We could see stars on Wednesday morning, so we decided, spur-of-the-moment, to do a quick test of the telescope before I left for work. I had twenty minutes or so — plenty of time, right?
The computer wanted latitude and longitude in degrees, minutes and seconds, and I’d written down our coordinates in decimal format, so I had to run back up and pump them through an online converter.
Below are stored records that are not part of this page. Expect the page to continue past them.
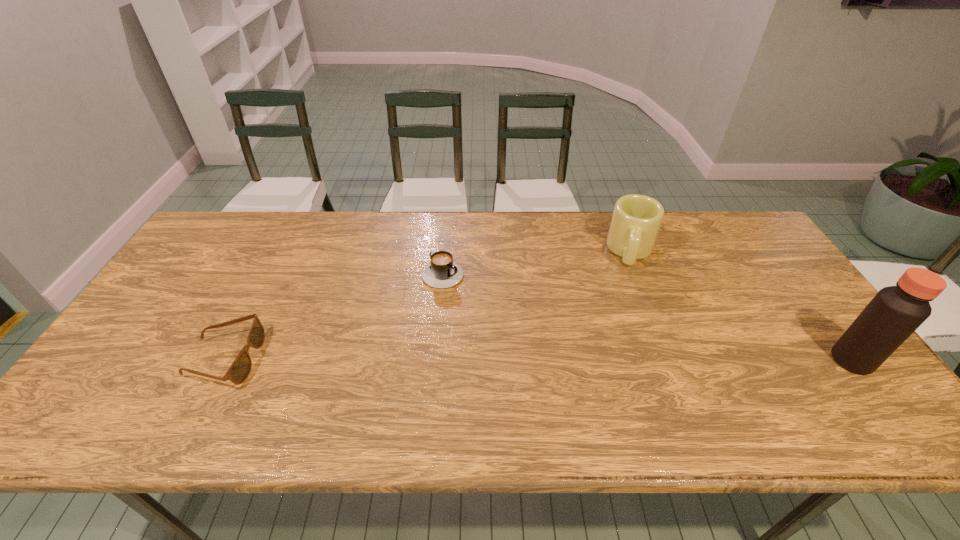 Where is `vacant area located with the handle on the side of the second tallest object`? This screenshot has width=960, height=540. vacant area located with the handle on the side of the second tallest object is located at coordinates (628, 322).

Find the location of a particular element. The image size is (960, 540). free region located 0.080m with the handle on the side of the second object from left to right is located at coordinates (479, 295).

Where is `free region located 0.080m with the handle on the side of the second object from left to right`? The image size is (960, 540). free region located 0.080m with the handle on the side of the second object from left to right is located at coordinates pyautogui.click(x=479, y=295).

Find the location of a particular element. The image size is (960, 540). free space located with the handle on the side of the second object from left to right is located at coordinates (544, 333).

Find the location of `mug at the far edge`. mug at the far edge is located at coordinates (636, 220).

Find the location of a particular element. The image size is (960, 540). cappuccino present at the far edge is located at coordinates (442, 272).

The width and height of the screenshot is (960, 540). Find the location of `sunglasses present at the near edge`. sunglasses present at the near edge is located at coordinates (238, 372).

I want to click on vinegar situated at the near edge, so click(x=895, y=312).

The image size is (960, 540). I want to click on object that is at the right edge, so click(x=895, y=312).

You are a GUI agent. You are given a task and a screenshot of the screen. Output one action in this format:
    pyautogui.click(x=<x>, y=<y>)
    Task: Click on the object present at the near right corner
    The image size is (960, 540).
    Given the screenshot: What is the action you would take?
    pyautogui.click(x=895, y=312) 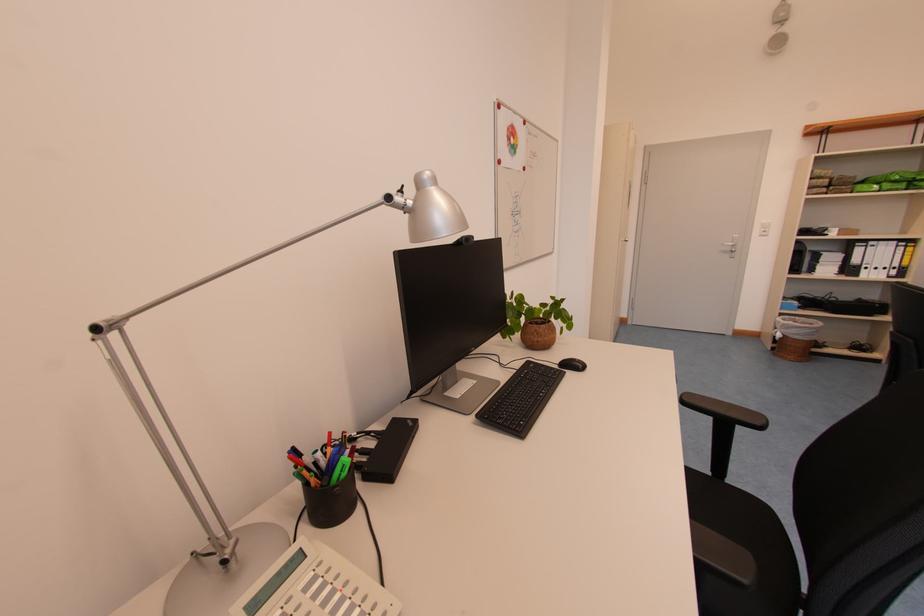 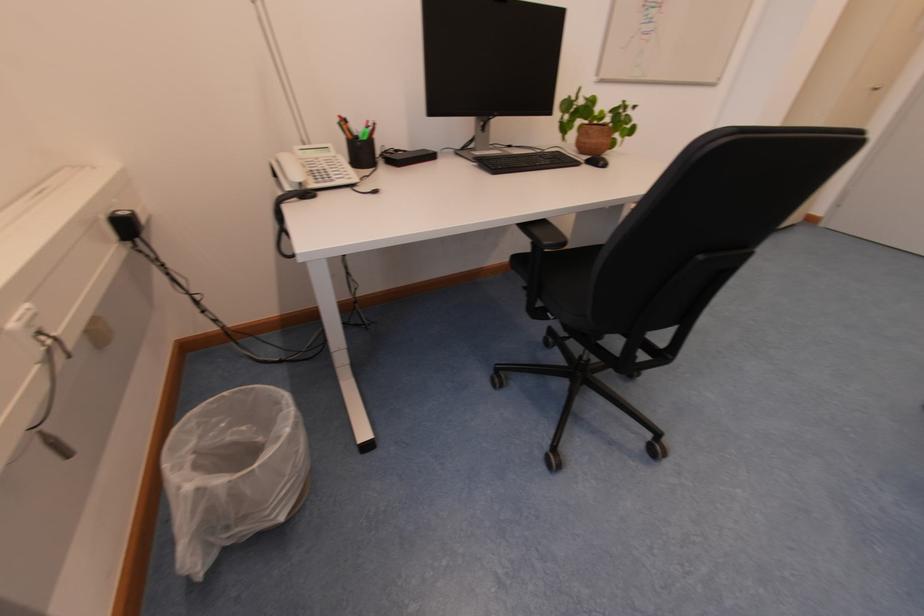 In the second image, find the point that corresponds to (564,369) in the first image.

(590, 164) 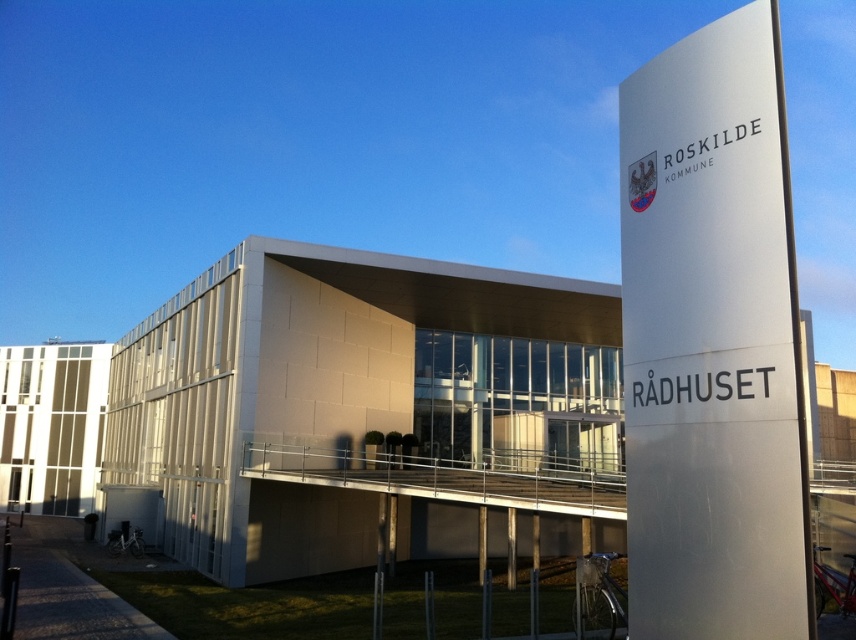 In the scene shown: You are a delivery driver who needs to deliver a package to the entrance of the white textured building at center. You see the satin silver sign at right in your path. Will the sign block your way to the building?

The satin silver sign at right is behind the white textured building at center, so it will not block your path to the building.

You are a city planner reviewing the architectural plans of the white textured building at center and the satin silver sign at right. Which structure is taller?

The white textured building at center is taller than the satin silver sign at right according to the architectural plans. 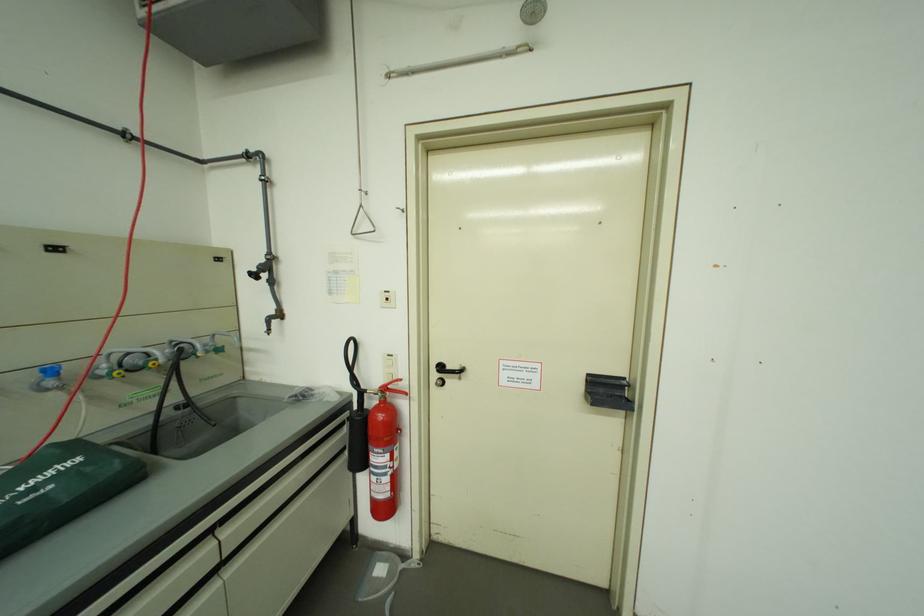 The height and width of the screenshot is (616, 924). I want to click on blue faucet knob, so click(53, 369). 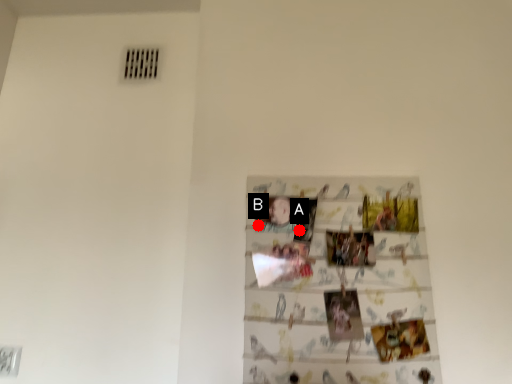 Question: Two points are circled on the image, labeled by A and B beside each circle. Which point is closer to the camera?

Choices:
 (A) A is closer
 (B) B is closer

Answer: (A) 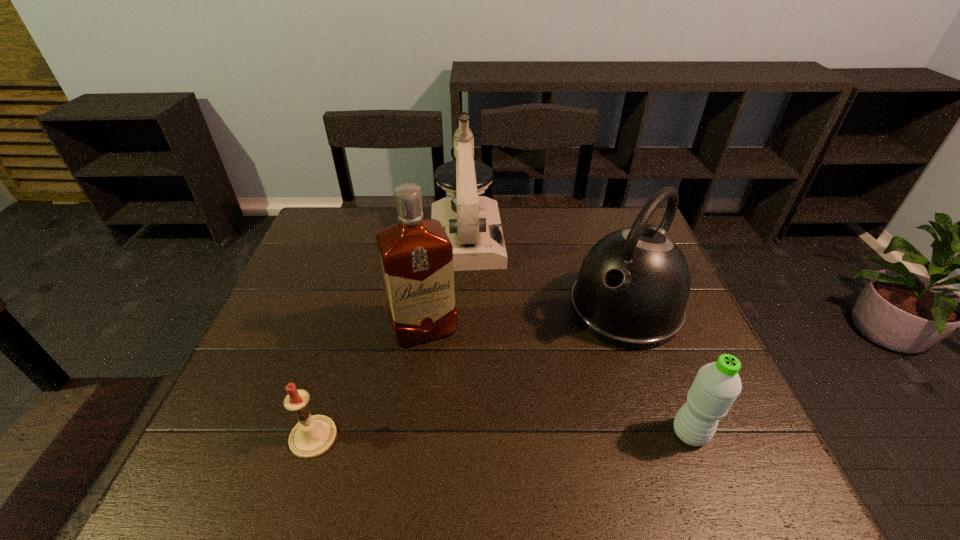 Find the location of a particular element. The image size is (960, 540). free spot on the desktop that is between the leftmost object and the second shortest object and is positioned on the front label of the liquor is located at coordinates (461, 435).

Locate an element on the screen. vacant spot on the desktop that is between the leftmost object and the second shortest object and is positioned at the eyepiece of the microscope is located at coordinates (482, 435).

Where is `vacant space on the desktop that is between the candle and the water bottle and is positioned on the spout of the kettle`? vacant space on the desktop that is between the candle and the water bottle and is positioned on the spout of the kettle is located at coordinates (515, 435). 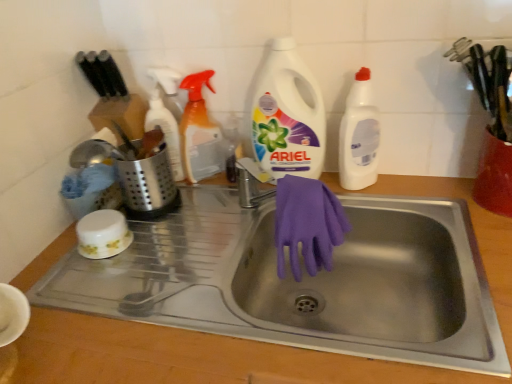 Question: From their relative heights in the image, would you say translucent orange spray bottle at upper center, which appears as the second cleaning product when viewed from the left, is taller or shorter than purple rubber gloves at sink?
Filling in the date, time and location was fiddly, mostly because it was my first attempt and I was rushing.
Star align wasn’t at all difficult, though it ended up being less accurate because I aligned on two relatively adjacent stars — Sirius and Rigel — rather than, as the manual suggested, stars further apart.
When I first lined it up with Sirius, I noticed that the optics were in perfect collimation: the store staff had taken the time to collimate when I bought the scope the night before. A nice touch.
I was apprehensive about the red dot finder, but ended up impressed: once I had centred the telescope on Sirius, I centred the finder as well. After that, centring in the finder — something I needed to do because of my poor alignment (the computer got it close, but not close enough) — presented the object in the eyepiece.
Seeing wasn’t great: our backyard has too much ambient light, and the atmospherics were poor. But we ran a few tests and were impressed: M42 was too faint, but planetary bodies were interesting. We saw the phases of Venus and the rings of Saturn for the first time — sharply, but, at 50×, a little too small in the eyepiece. My next purchase will probably be a higher-magnification eyepiece for planetary observation. The Moon filled the eyepiece’s view, as you might expect from a 25-mm (50×) Plössl with a 50-degree field of view.
We ran out of time before I could zero in on Mars or try to find Comet Holmes.
Impressed so far.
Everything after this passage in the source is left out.